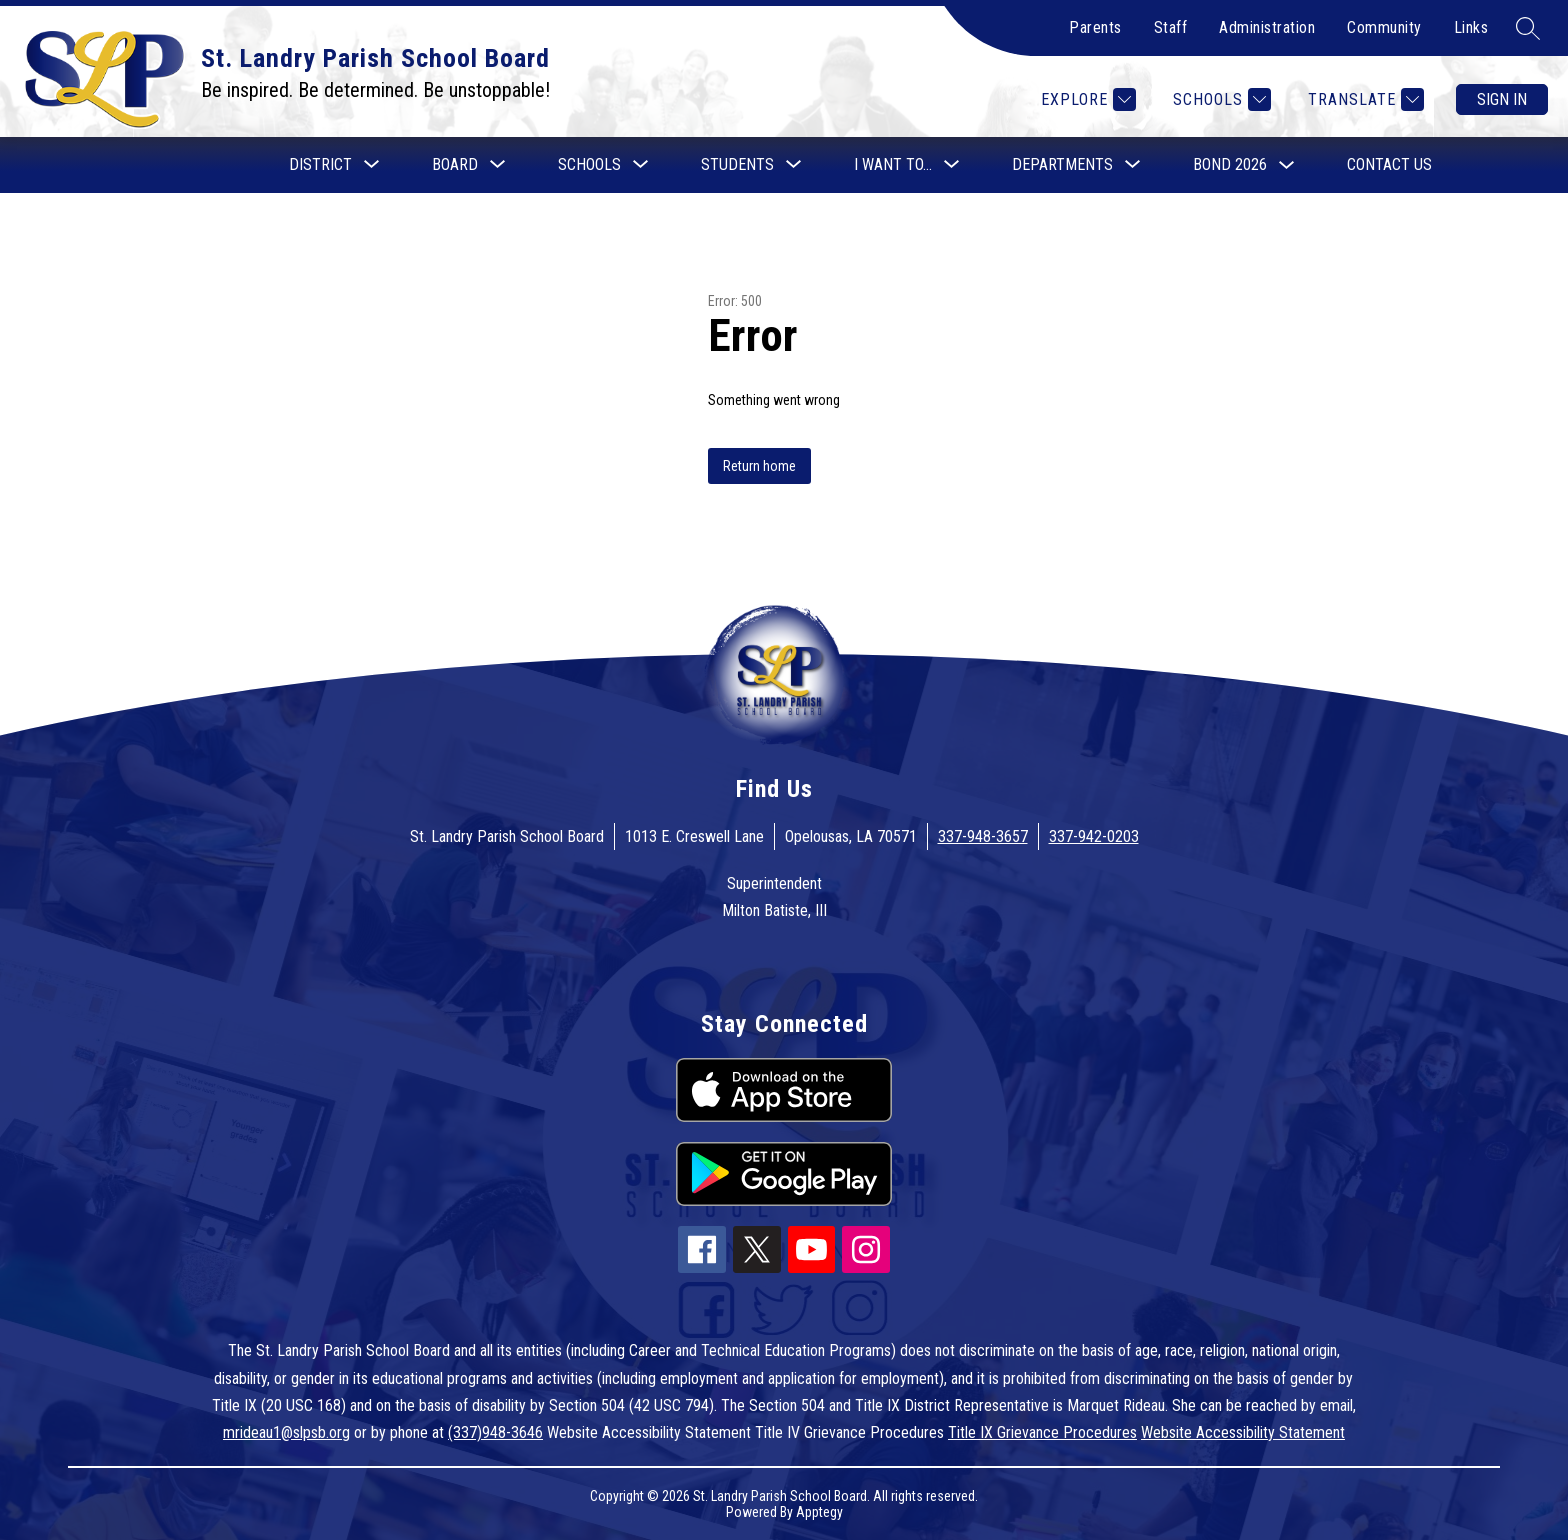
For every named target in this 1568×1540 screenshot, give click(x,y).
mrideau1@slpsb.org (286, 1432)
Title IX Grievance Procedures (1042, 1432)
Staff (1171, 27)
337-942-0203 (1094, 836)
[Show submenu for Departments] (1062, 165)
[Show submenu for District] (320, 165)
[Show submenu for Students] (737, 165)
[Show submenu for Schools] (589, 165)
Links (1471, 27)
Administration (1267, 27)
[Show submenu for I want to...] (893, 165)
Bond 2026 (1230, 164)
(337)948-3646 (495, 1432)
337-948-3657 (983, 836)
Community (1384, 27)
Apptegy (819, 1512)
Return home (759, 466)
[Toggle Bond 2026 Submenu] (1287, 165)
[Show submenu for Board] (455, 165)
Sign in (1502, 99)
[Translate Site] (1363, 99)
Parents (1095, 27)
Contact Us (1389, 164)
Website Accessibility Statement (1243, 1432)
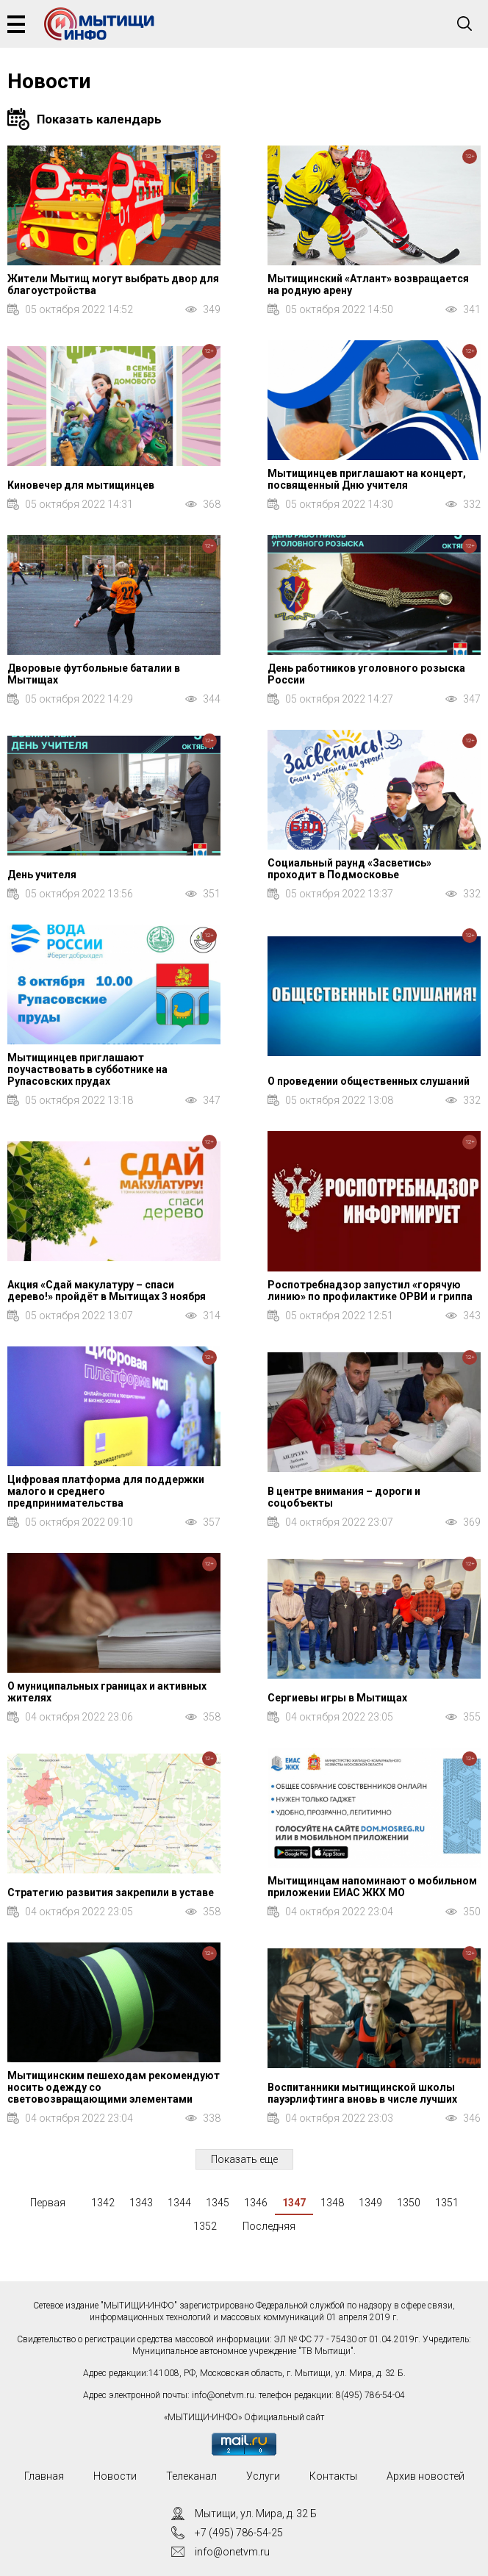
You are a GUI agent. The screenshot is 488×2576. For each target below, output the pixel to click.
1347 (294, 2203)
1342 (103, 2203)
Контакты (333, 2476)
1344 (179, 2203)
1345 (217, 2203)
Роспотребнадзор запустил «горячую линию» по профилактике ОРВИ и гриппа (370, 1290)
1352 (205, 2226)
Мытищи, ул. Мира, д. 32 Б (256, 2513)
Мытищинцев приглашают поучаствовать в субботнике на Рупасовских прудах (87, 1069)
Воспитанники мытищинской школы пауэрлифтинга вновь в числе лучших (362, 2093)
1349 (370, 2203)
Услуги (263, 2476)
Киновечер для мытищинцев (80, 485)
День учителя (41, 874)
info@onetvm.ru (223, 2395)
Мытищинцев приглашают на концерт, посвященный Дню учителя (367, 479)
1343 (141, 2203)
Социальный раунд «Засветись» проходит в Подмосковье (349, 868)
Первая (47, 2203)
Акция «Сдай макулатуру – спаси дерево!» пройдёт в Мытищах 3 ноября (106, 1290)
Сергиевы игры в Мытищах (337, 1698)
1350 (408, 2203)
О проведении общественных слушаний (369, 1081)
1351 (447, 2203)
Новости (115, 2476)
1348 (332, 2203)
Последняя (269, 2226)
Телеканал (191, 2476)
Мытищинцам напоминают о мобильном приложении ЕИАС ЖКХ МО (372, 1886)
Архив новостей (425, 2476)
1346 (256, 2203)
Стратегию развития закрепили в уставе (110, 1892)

◇ ◇ ◇ ◇ ◇

• **Task objective**: How many lines in the material contain the string "target"? Reply with the number and nothing else.

• **Exercise solution**: 2